Le Centre marocain des droits de l’Homme a tiré la sonnette d’alarme face à l’essor inquiétant des «pharmacies fantômes», ces espaces qui pullulent dans plusieurs villes du pays et menacent gravement la santé des citoyens. Dans un appel pressant, l’organisation exige des autorités compétentes une intervention immédiate pour les fermer et engager des poursuites judiciaires contre leurs responsables, indique le quotidien Assabah dans son édition du jeudi 16 avril.
Derrière des vitrines soigneusement agencées, ces établissements se présentent comme des pharmacies ou des laboratoires médicaux, exploitant des herbes et des mélanges pour donner une apparence de légitimité à leur activité. Pourtant, les produits qu’ils commercialisent échappent à tout contrôle sanitaire. Emballés avec soin et accompagnés d’étiquettes attrayantes, ils promettent des vertus thérapeutiques sans aucun fondement scientifique ni autorisation légale. «Ces structures jouent sur la crédulité des consommateurs en leur vendant des remèdes miracles pour des maladies chroniques et graves», dénonce le Centre.
Parmi les produits les plus dangereux, des mélanges aux compositions inconnues, présentés comme des traitements contre le diabète, l’hypertension artérielle ou encore l’infertilité, a-t-on pu lire dans Assabah. D’autres sont vendus comme des aphrodisiaques, des produits amaigrissants ou des stimulants de la mémoire.
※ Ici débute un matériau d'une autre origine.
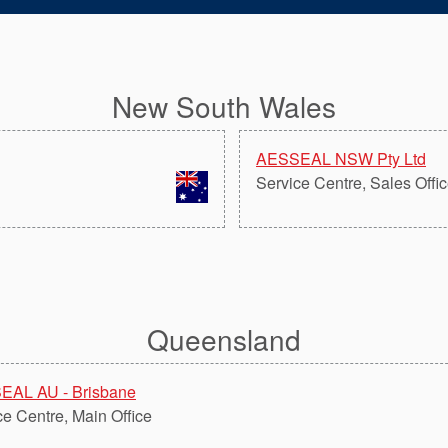
New South Wales
AESSEAL NSW Pty Ltd
Service Centre, Sales Offi
Queensland
EAL AU - Brisbane
ce Centre, Main Office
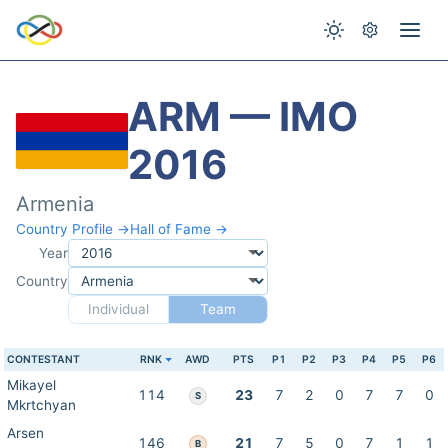
ARM — IMO
2016
Armenia
Country Profile →
Hall of Fame →
Year
Country
Individual
Team
CONTESTANT
RNK
AWD
PTS
P1
P2
P3
P4
P5
P6
Mikayel
114
23
7
2
0
7
7
0
S
Mkrtchyan
Arsen
146
21
7
5
0
7
1
1
B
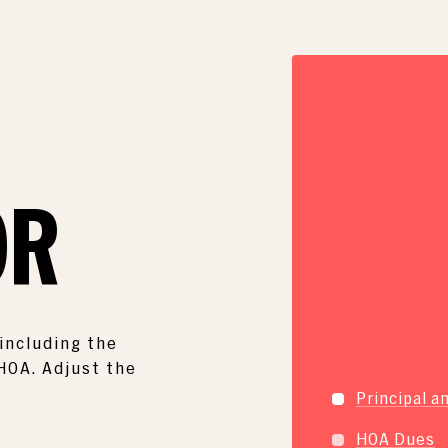
E
OR
including the
 HOA. Adjust the
Principal a
HOA Dues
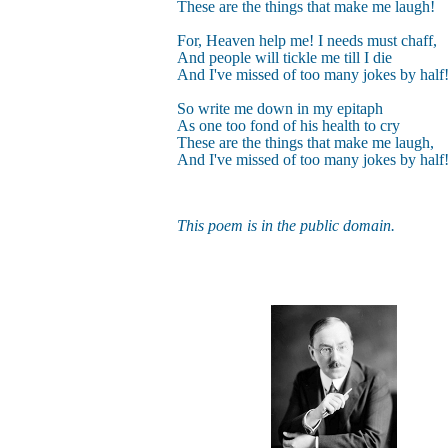
These are the things that make me laugh!
For, Heaven help me! I needs must chaff,
And people will tickle me till I die
And I've missed of too many jokes by half
So write me down in my epitaph
As one too fond of his health to cry
These are the things that make me laugh,
And I've missed of too many jokes by half
This poem is in the public domain.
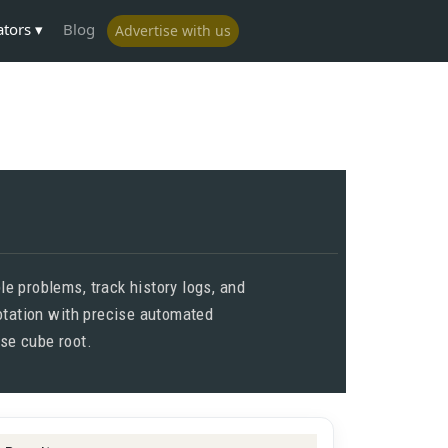
ators
Blog
Advertise with us
e problems, track history logs, and
notation with precise automated
ise cube root.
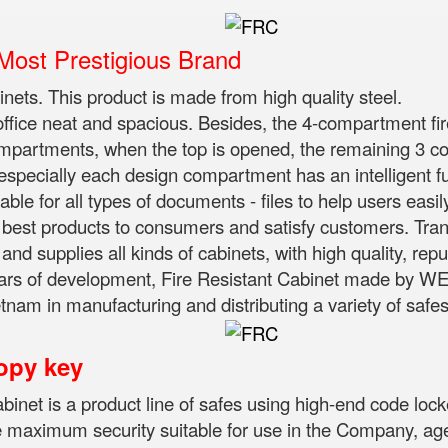
ost Prestigious Brand
binets. This product is made from high quality steel.
 office neat and spacious. Besides, the 4-compartment fir
compartments, when the top is opened, the remaining 3 
 especially each design compartment has an intelligent f
ble for all types of documents - files to help users easil
st products to consumers and satisfy customers. Trans
d supplies all kinds of cabinets, with high quality, rep
ars of development, Fire Resistant Cabinet made by WEL
nam in manufacturing and distributing a variety of safes 
opy key
abinet is a product line of safes using high-end code loc
e maximum security suitable for use in the Company, agenc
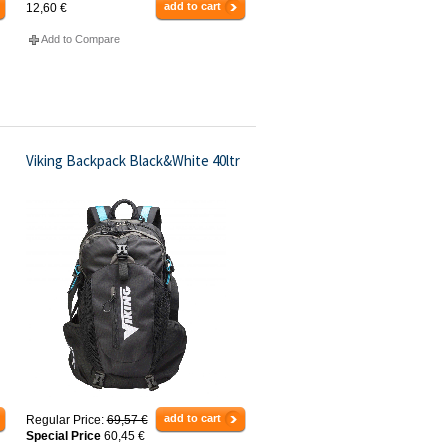
add to cart
12,60 €
Add to Compare
Viking Backpack Black&White 40ltr
add to cart
Regular Price:
69,57 €
Special Price
60,45 €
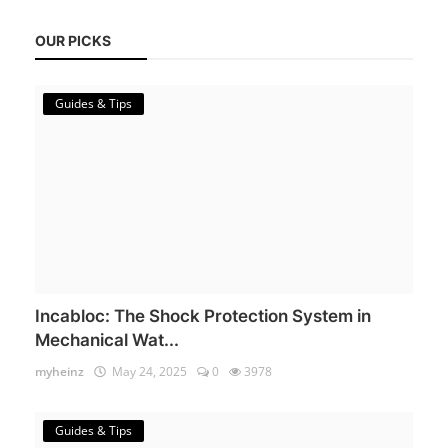
OUR PICKS
Guides & Tips
Incabloc: The Shock Protection System in
Mechanical Wat...
myheinz
May 24, 2025
0
3978
Guides & Tips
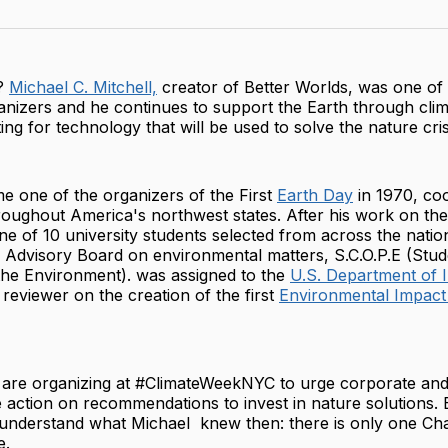
on
Twit
?
Michael C. Mitchell,
creator of Better Worlds, was one of t
nizers and he continues to support the Earth through clima
ing for technology that will be used to solve the nature cris
e one of the organizers of the First
Earth Day
in 1970, coo
hroughout America's northwest states. After his work on the
ne of 10 university students selected from across the nati
h Advisory Board on environmental matters, S.C.O.P.E (Stud
the Environment). was assigned to the
U.S. Department of I
 reviewer on the creation of the first
Environmental Impact
 are organizing at #ClimateWeekNYC to urge corporate an
e action on recommendations to invest in nature solutions. 
 understand what Michael knew then: there is only one Cha
e.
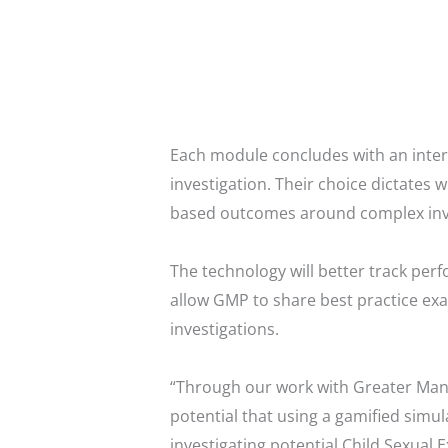
Each module concludes with an intera
investigation. Their choice dictates 
based outcomes around complex inves
The technology will better track pe
allow GMP to share best practice exa
investigations.
“Through our work with Greater Manch
potential that using a gamified simul
investigating potential Child Sexual 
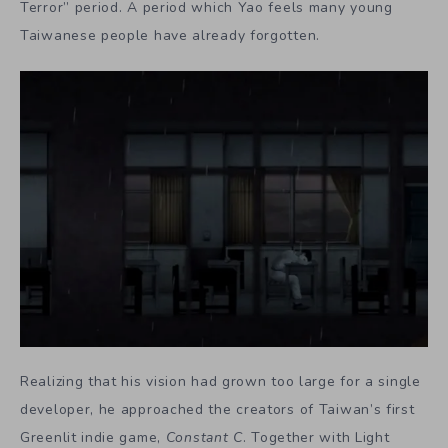
Terror” period. A period which Yao feels many young
Taiwanese people have already forgotten.
Realizing that his vision had grown too large for a single
developer, he approached the creators of Taiwan’s first
Greenlit indie game,
Constant C
. Together with Light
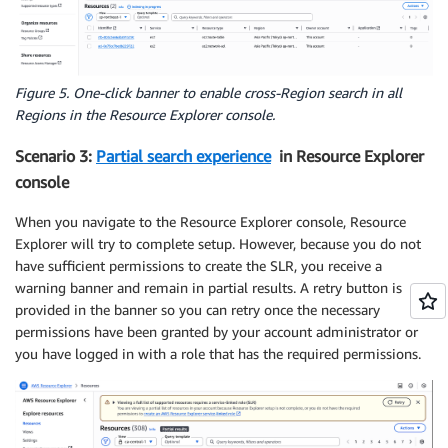
Figure 5. One-click banner to enable cross-Region search in all
Regions in the Resource Explorer console.
Scenario 3:
Partial search experience
in Resource Explorer
console
When you navigate to the Resource Explorer console, Resource
Explorer will try to complete setup. However, because you do not
have sufficient permissions to create the SLR, you receive a
warning banner and remain in partial results. A retry button is
provided in the banner so you can retry once the necessary
permissions have been granted by your account administrator or
you have logged in with a role that has the required permissions.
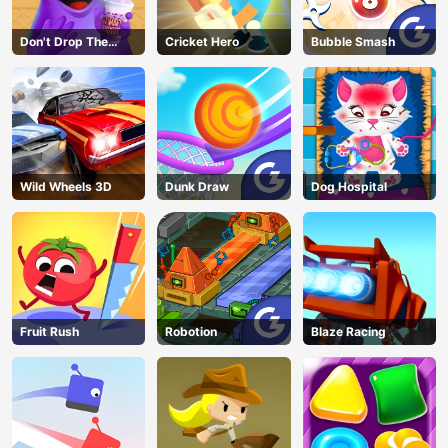
Don't Drop The
Cricket Hero
Bubble Smash
Grimace
Wild Wheels 3D
Dunk Draw
Dog Hospital
Fruit Rush
Robotion
Blaze Racing
AD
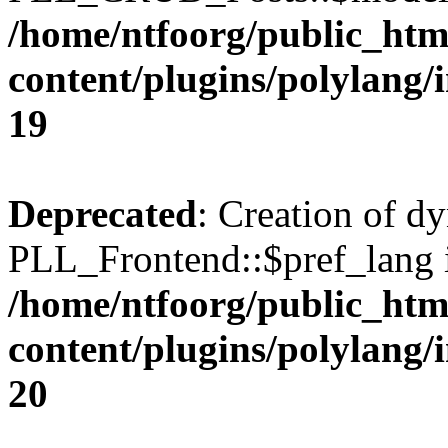
/home/ntfoorg/public_htm
content/plugins/polylang/
19
Deprecated
: Creation of d
PLL_Frontend::$pref_lang i
/home/ntfoorg/public_htm
content/plugins/polylang/
20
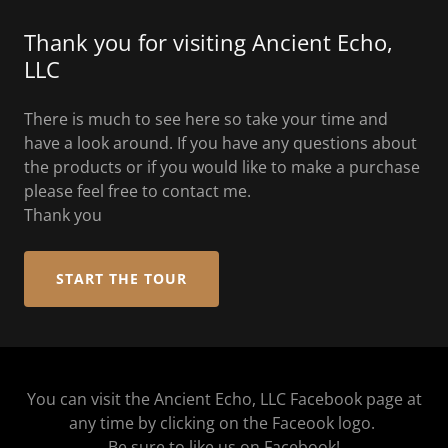
Thank you for visiting Ancient Echo,
LLC
There is much to see here so take your time and
have a look around. If you have any questions about
the products or if you would like to make a purchase
please feel free to contact me.
Thank you
START THE TOUR
You can visit the Ancient Echo, LLC Facebook page at
any time by clicking on the Faceook logo.
Be sure to like us on Facebook!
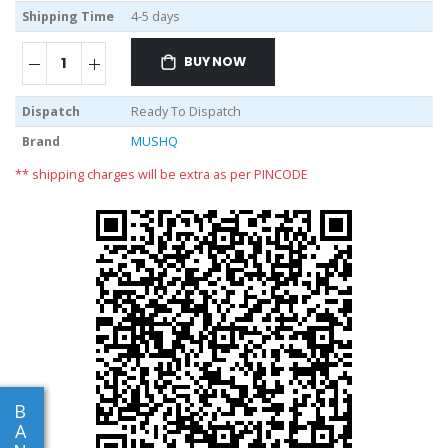
Shipping Time
4-5 days
BUY NOW
Dispatch
Ready To Dispatch
Brand
MUSHQ
** shipping charges will be extra as per PINCODE
B
A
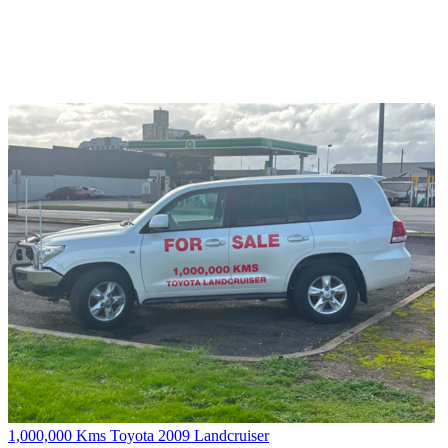
1,000,000 Kms Toyota 2009 Landcruiser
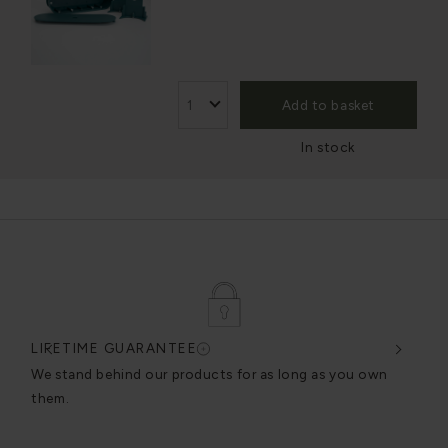
Add to basket
In stock
LIFETIME GUARANTEE
DES
very
We stand behind our products for as long as you own
We c
them.
exce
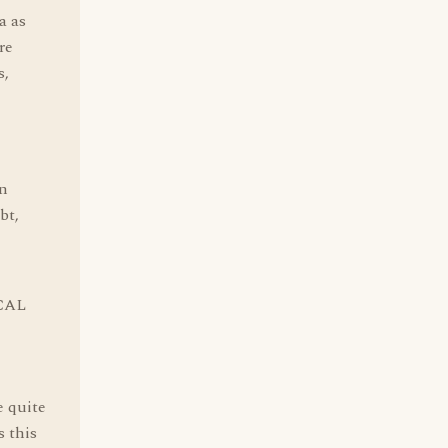
a as
re
s,
an
bt,
ICAL
e quite
s this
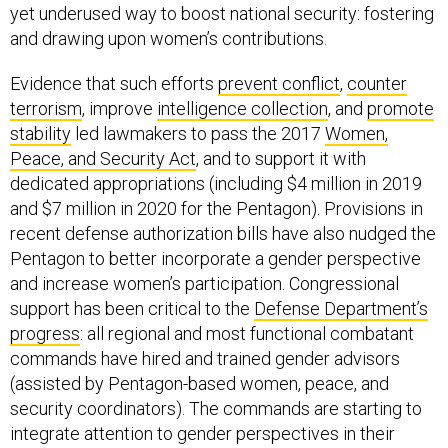
yet underused way to boost national security: fostering
and drawing upon women’s contributions.
Evidence that such efforts
prevent conflict
,
counter
terrorism
, improve
intelligence collection
, and
promote
stability
led lawmakers to pass the 2017
Women,
Peace, and Security Act
, and to support it with
dedicated appropriations (including $4 million in 2019
and $7 million in 2020 for the Pentagon). Provisions in
recent defense authorization bills have also nudged the
Pentagon to better incorporate a gender perspective
and increase women’s participation. Congressional
support has been critical to the
Defense Department’s
progress
: all regional and most functional combatant
commands have hired and trained gender advisors
(assisted by Pentagon-based women, peace, and
security coordinators). The commands are starting to
integrate attention to gender perspectives in their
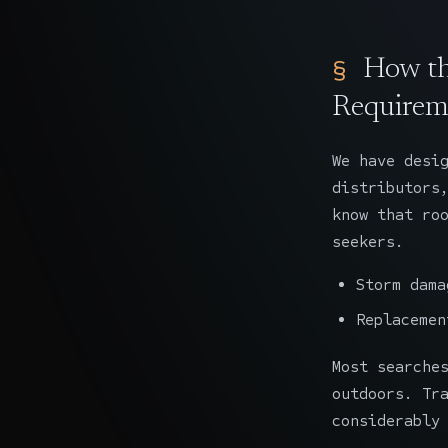
How th
Requirem
We have desi
distributors
know that ro
seekers.
Storm dama
Replacemen
Most searche
outdoors. Tr
considerably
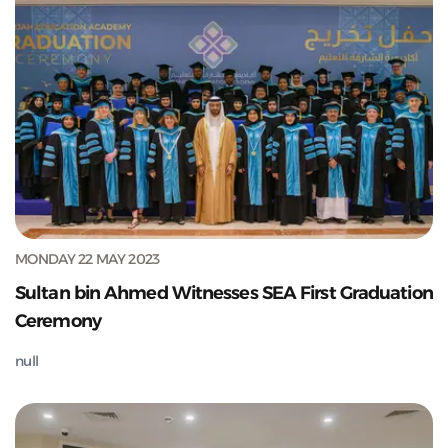
MONDAY 22 MAY 2023
Sultan bin Ahmed Witnesses SEA First Graduation
Ceremony
null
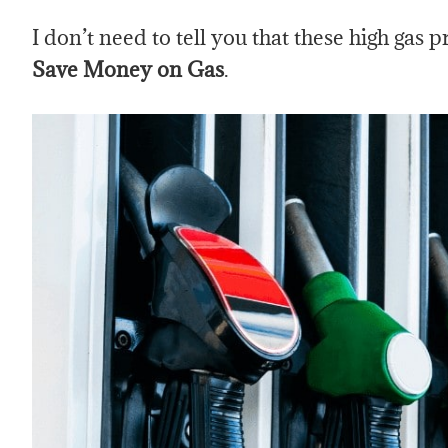
I don’t need to tell you that these high gas 
Save Money on Gas
.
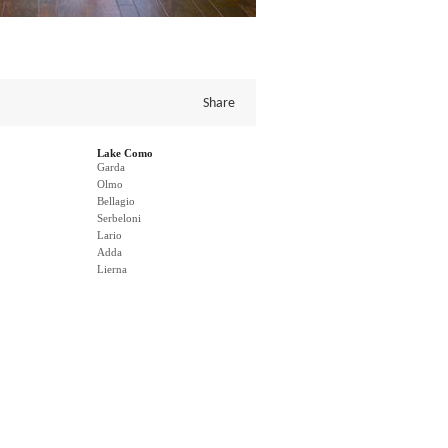
Share
Lake Como
Garda
Olmo
Bellagio
Serbeloni
Lario
Adda
Lierna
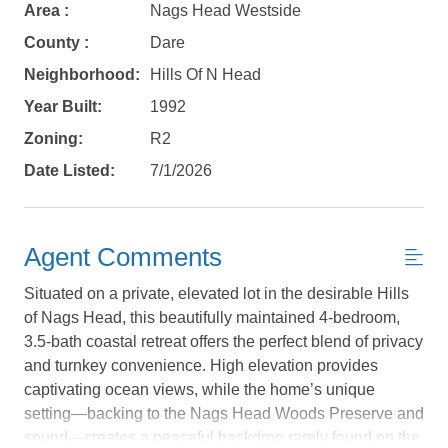
Area :
Nags Head Westside
County :
Dare
Neighborhood:
Hills Of N Head
Year Built:
1992
Zoning:
R2
Date Listed:
7/1/2026
Agent Comments
Situated on a private, elevated lot in the desirable Hills
of Nags Head, this beautifully maintained 4-bedroom,
3.5-bath coastal retreat offers the perfect blend of privacy
and turnkey convenience. High elevation provides
Not ready to
captivating ocean views, while the home’s unique
setting—backing to the Nags Head Woods Preserve and
book?
sound—creates a peaceful backdrop rarely found on the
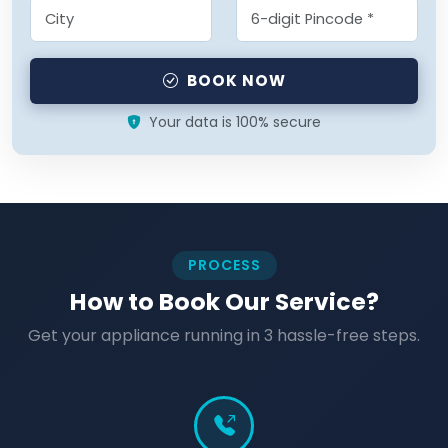
BOOK NOW
Your data is 100% secure
PROCESS
How to Book Our Service?
Get your appliance running in 3 hassle-free steps.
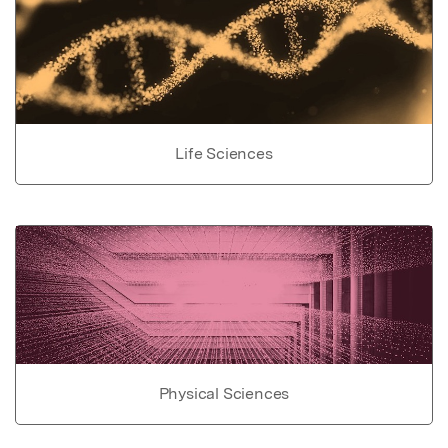
Life Sciences
Physical Sciences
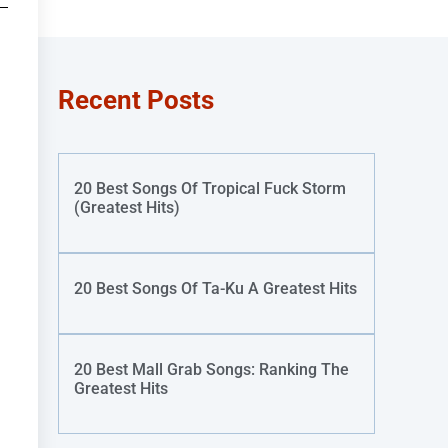
Recent Posts
20 Best Songs Of Tropical Fuck Storm
(Greatest Hits)
20 Best Songs Of Ta-Ku A Greatest Hits
20 Best Mall Grab Songs: Ranking The
Greatest Hits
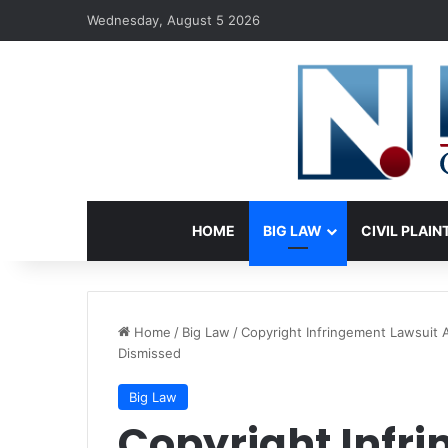
Wednesday, August 5 2026
HOME
BIG LAW
CIVIL PLAIN
Home
/
Big Law
/
Copyright Infringement Lawsuit A
Dismissed
Big Law
Copyright Infr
Pourtant, certains contiennent des substances toxiques, voire cancérigènes, malgré leur étiquetage rassurant: «naturel» ou «sans danger». «La situation est d’autant plus alarmante que ces produits sont souvent administrés sans dosage précis, ce qui peut entraîner des complications graves», souligne un responsable de l’organisation.
Pire encore, les gérants de ces «pharmacies» usurpent des titres professionnels, se faisant passer pour des «experts en herboristerie» ou des «thérapeutes naturels». Ils n’hésitent pas à établir des diagnostics et à prescrire des «traitements» sans aucun fondement médical, mettant en péril la santé de personnes crédules. Les hôpitaux marocains enregistrent chaque mois des dizaines de cas liés à l’utilisation de ces produits, un indicateur clair de l’aggravation du phénomène.
Casablanca est particulièrement touchée, où ces pratiques illégales se multiplient dans les quartiers populaires et le centre-ville. Certaines places publiques se transforment même en points de vente pour ces produits, attirant une clientèle souvent peu instruite et vulnérable. «Le problème ne se limite plus aux remèdes traditionnels. On observe une tendance croissante à la commercialisation de produits liés à la santé sexuelle, exploitant la gêne sociale qui empêche de nombreux Marocains de consulter des médecins spécialisés», explique un membre du Centre marocain des droits de l’Homme.
Les victimes, souvent en quête de solutions rapides et discrètes, tombent dans le piège des promesses mensongères de ces «herboristes». «Ils vendent des recettes magiques sans aucune preuve scientifique, profitant de la détresse des gens», témoigne une source informée, relayée par le quotidien, qui s’interroge sur l’efficacité des commissions de contrôle sanitaires et leur capacité à enrayer ce fléau.